L’Afrique va-t-elle céder sa matière première des Technologies de l’information comme elle l’a fait avec son sous-sol ?

Suite à une annonce de financement des partis politiques en Côte d’Ivoire à hauteur de CFA2 Mrds (à vérifier, car certaines sources parlent de 1 milliard) chacun, des réactions se sont fait entendre sur le web et les réseaux sociaux. Rien de bien grave, juste des discussions entre personnes éduquées. En tant qu’entrepreneur Tech, j’aurais souhaité une action similaire à l’endroit des Pme ou des ONG qui ont fait leurs preuves dans le domaine des technologies de l’information. Et je ne pense pas être le seul à voir les choses de cet oeil. Mais surement que certaines réalités du terrain politique nous échappent.

Nous sommes à la limite de croire que nos états ont abandonné d’avance le combat pour l’appropriation des technologies afin de les utiliser à leurs fins. Ont-ils choisit de céder cette tâche à d’autres. Quand on sait les enjeux, je me demande si nous n’allons pas céder ces choses comme nous l’avons fait pour les sous-sols de certains pays africains. Certes, pour l’instant les choses n’ont pas de si fortes similarités. Mais, dans un futur très proche, plus d’un seront surpris de la puissances des systèmes d’information et de toutes ces technologies.

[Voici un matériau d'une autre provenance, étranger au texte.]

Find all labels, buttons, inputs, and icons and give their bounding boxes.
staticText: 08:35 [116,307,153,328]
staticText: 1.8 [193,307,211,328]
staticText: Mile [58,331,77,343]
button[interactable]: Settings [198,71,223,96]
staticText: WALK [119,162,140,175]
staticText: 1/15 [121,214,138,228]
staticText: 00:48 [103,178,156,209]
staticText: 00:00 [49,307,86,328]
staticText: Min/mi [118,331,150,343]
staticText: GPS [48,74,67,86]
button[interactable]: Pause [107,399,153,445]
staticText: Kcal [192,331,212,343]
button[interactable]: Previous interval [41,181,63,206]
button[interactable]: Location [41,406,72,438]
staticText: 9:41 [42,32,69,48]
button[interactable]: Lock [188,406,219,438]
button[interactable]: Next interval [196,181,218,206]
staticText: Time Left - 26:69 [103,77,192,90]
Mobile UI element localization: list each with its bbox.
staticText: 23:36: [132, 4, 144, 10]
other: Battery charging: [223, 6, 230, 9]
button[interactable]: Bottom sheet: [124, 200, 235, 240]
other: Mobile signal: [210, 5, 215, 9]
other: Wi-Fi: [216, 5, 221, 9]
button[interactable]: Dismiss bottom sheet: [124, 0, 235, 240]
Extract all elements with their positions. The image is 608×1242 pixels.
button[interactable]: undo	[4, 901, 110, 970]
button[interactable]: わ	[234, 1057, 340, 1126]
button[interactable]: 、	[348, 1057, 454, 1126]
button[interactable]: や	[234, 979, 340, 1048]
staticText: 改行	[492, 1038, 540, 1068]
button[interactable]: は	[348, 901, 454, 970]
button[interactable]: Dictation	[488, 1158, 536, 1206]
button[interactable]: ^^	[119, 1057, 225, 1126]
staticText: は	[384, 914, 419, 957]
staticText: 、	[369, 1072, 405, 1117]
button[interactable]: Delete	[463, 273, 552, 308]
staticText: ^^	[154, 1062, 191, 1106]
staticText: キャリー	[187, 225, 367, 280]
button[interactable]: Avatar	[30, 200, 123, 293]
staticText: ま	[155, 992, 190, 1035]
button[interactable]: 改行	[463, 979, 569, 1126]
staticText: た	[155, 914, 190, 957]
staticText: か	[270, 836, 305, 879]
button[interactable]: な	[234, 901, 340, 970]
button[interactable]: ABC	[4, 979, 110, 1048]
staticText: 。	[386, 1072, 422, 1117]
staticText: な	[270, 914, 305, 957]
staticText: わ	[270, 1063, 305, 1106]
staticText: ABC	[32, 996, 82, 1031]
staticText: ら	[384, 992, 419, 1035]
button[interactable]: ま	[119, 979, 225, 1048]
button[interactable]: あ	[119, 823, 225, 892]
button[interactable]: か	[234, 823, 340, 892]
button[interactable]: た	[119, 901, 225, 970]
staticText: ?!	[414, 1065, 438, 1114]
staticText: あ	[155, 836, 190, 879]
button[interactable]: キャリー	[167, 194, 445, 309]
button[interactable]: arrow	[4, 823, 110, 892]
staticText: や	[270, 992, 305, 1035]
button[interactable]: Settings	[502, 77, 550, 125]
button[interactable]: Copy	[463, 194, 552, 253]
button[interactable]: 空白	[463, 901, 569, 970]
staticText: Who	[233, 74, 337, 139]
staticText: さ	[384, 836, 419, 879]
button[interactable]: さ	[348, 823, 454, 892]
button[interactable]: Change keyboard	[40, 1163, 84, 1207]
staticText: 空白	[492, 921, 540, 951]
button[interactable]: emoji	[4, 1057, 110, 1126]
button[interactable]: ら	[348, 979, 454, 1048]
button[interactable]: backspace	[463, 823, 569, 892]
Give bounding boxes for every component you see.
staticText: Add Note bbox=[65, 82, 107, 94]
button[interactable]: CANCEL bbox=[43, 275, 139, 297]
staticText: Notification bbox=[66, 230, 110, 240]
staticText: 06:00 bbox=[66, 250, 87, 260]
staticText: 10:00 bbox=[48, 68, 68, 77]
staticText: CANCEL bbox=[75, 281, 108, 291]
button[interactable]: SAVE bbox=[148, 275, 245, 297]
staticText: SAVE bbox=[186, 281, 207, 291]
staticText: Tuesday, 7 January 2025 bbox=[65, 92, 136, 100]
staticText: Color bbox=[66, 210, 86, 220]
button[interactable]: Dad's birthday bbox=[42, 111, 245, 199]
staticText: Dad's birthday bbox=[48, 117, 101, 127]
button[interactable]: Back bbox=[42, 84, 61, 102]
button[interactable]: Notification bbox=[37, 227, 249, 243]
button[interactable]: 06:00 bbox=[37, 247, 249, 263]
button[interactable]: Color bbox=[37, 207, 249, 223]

Et je ne parle pas de printemps arabes ou de révolutions populaires soutenus par les réseaux sociaux.

Peut être ne sommes nous pas assez claire quand nous leur parlons. Peut être ne parlons-nous pas assez. Dans ce cas, il faudrait qu’on se bouge. C’est l’une des raisons de ce post. Dans tous les cas, je ne cesserai de le dire, cette industrie des technologies représente ce qui pilotera les économies africaines. Si vous en doutez, faites un bilan sur ce qui a rendu les compagnies de téléphonie aussi puissantes (dans certains pays, ils ont plus de poids que les autorités de régulation) dans nos pays. L’information, c’est la matière première du pouvoir suprême. Et savoir la véhiculer/manipuler est de l’ordre de la magie (sorcellerie) aux yeux de ceux qui ne s’y connaissent pas. Enfin, je reste convaincu que les performances de l’économie du « online » surpasseront celles de l’ère de la toute puissance des telcos.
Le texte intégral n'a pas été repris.